→ Supplied material
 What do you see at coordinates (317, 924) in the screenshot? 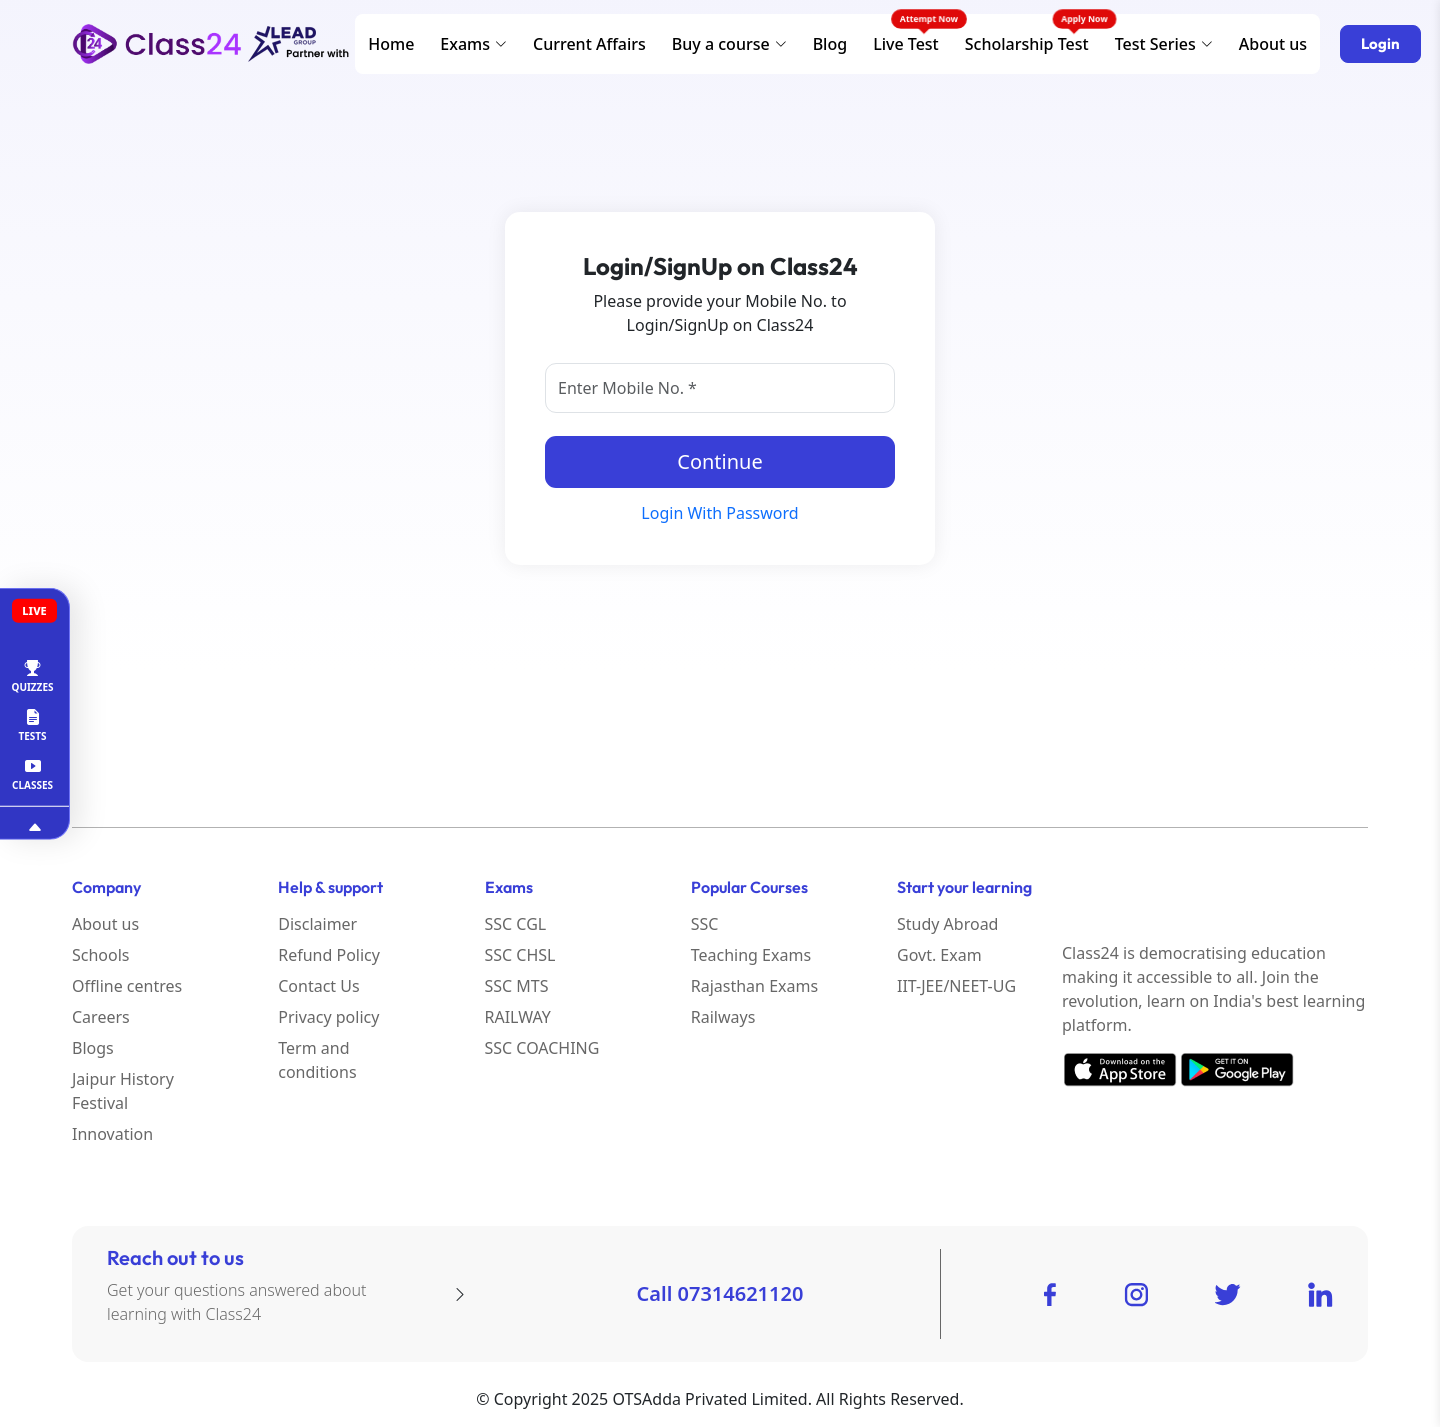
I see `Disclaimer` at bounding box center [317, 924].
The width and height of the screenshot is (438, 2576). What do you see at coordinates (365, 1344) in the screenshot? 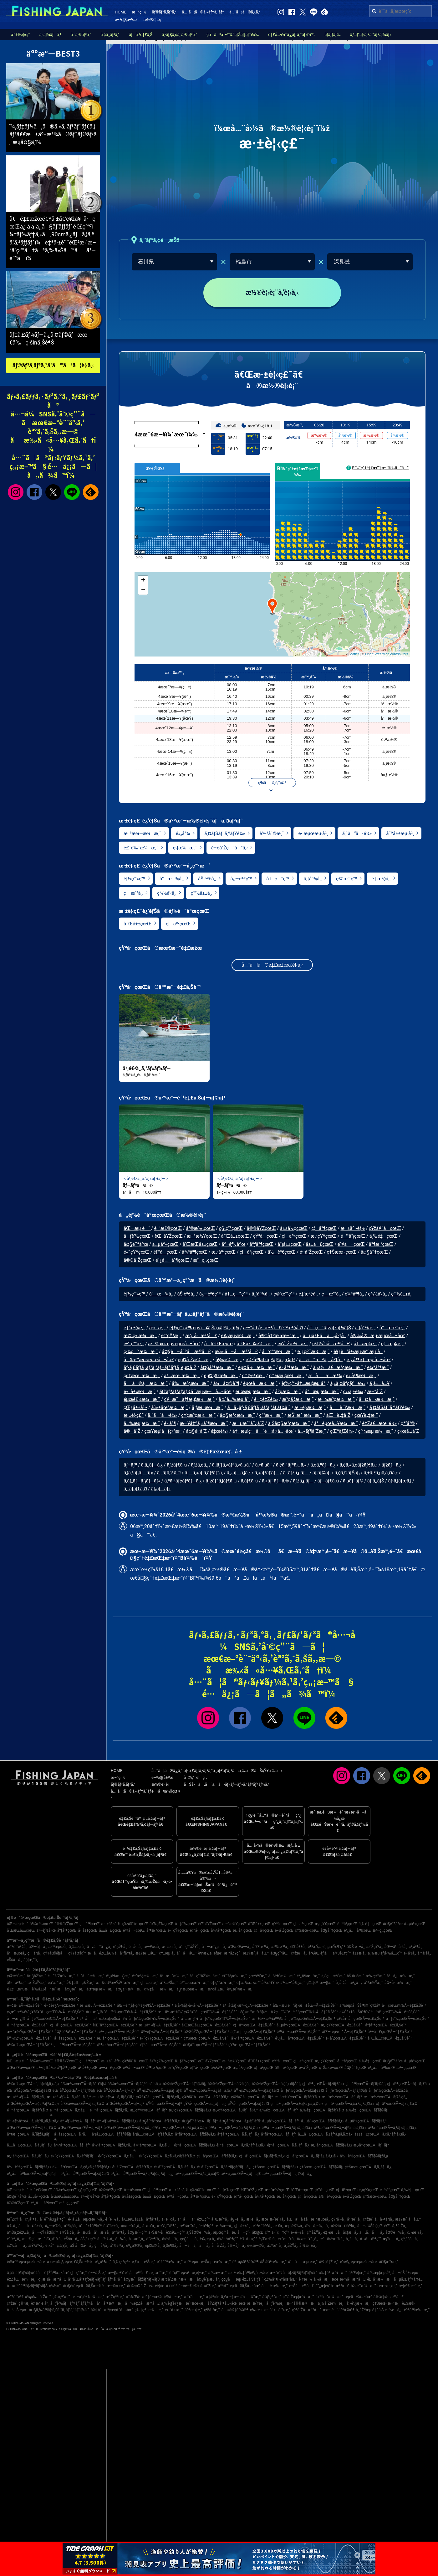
...
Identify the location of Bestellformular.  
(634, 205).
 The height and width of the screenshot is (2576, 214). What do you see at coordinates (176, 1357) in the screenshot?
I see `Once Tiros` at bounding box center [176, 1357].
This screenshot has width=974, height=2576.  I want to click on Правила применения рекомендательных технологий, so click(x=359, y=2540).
--
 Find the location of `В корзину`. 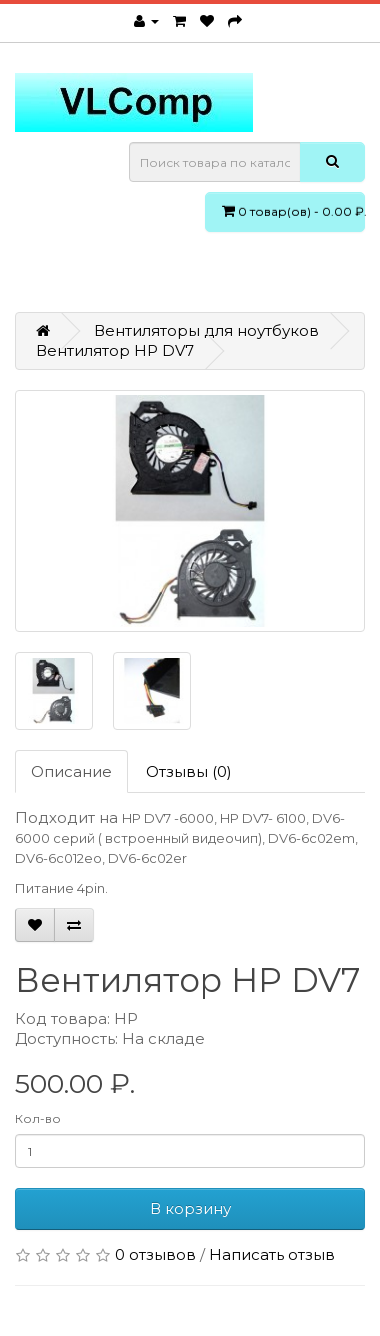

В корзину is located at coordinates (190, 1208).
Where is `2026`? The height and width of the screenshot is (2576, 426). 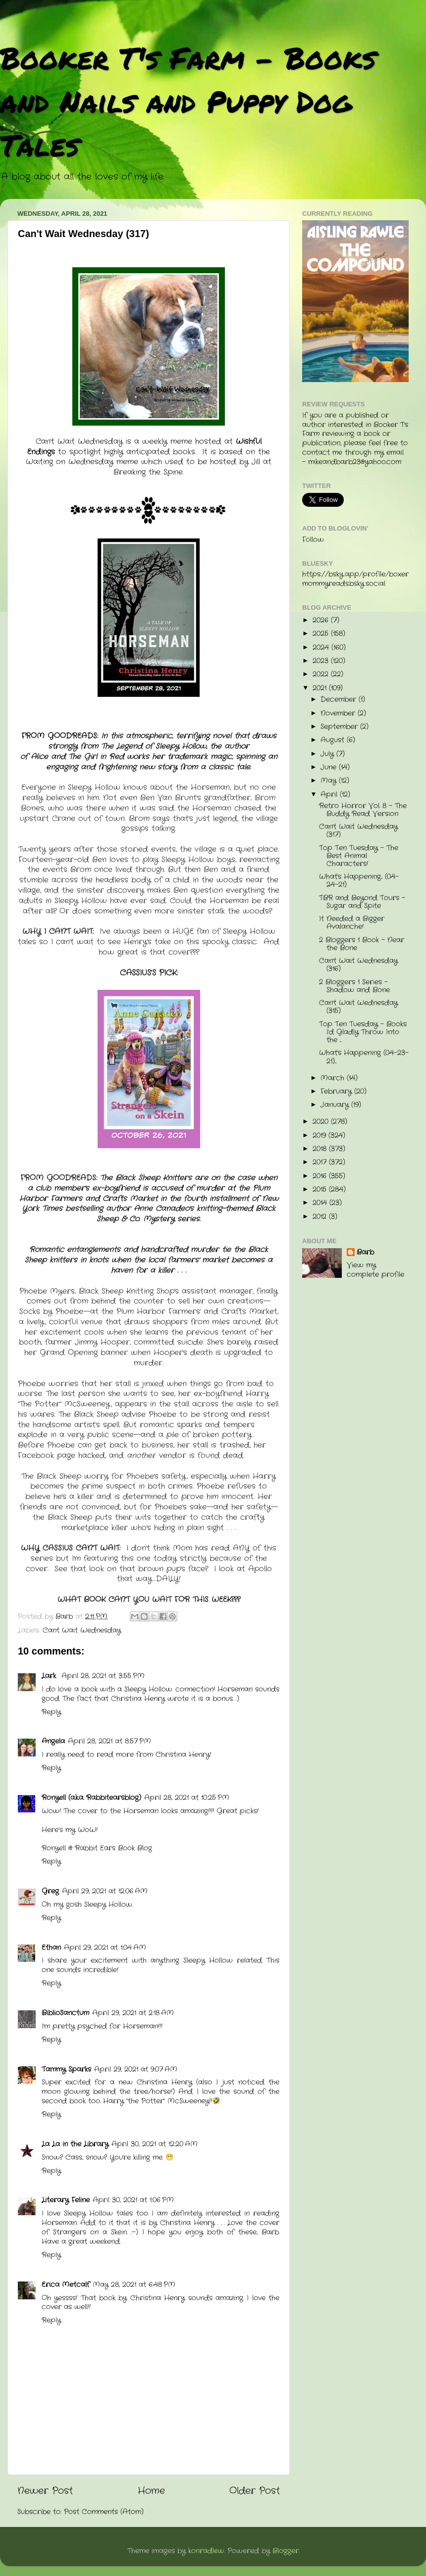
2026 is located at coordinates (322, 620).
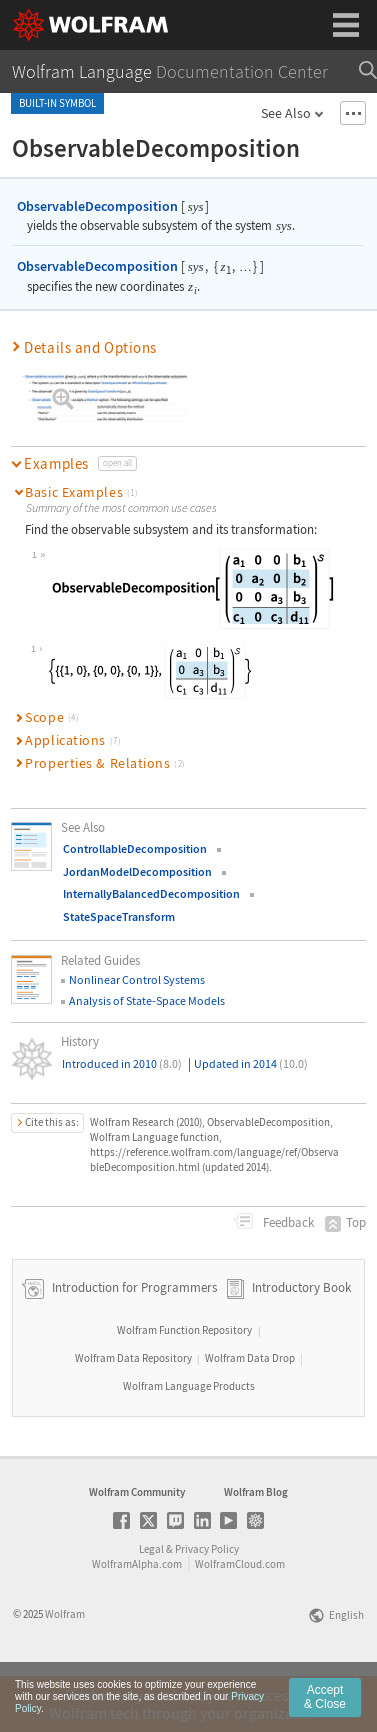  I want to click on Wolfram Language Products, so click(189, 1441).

→ Problem requirements
Using the listing above, reproduce word for word every line from the one containing "What do you see at coordinates (317, 924)" through the one containing "The width and". Pictures must be left out.

→ Your response
 What do you see at coordinates (317, 924) in the screenshot? 
I see `Disclaimer` at bounding box center [317, 924].
The width and height of the screenshot is (438, 2576). What do you see at coordinates (365, 1344) in the screenshot? 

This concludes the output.